#### [SUPPLIED ENTRIES]

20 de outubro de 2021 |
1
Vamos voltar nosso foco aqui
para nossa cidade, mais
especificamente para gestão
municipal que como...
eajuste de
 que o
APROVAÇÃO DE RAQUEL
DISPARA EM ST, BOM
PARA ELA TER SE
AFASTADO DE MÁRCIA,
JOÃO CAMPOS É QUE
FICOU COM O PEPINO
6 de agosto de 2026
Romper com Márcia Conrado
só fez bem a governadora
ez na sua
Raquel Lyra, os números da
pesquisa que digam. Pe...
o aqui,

#### [PROBLEM REQUIREMENTS]
The output should be exactly the lines from the one containing "Romper com Márcia Conrado" to the final line of the listing above, inclusive.

#### [PROBLEM SOLUTION]
Romper com Márcia Conrado
só fez bem a governadora
ez na sua
Raquel Lyra, os números da
pesquisa que digam. Pe...
o aqui,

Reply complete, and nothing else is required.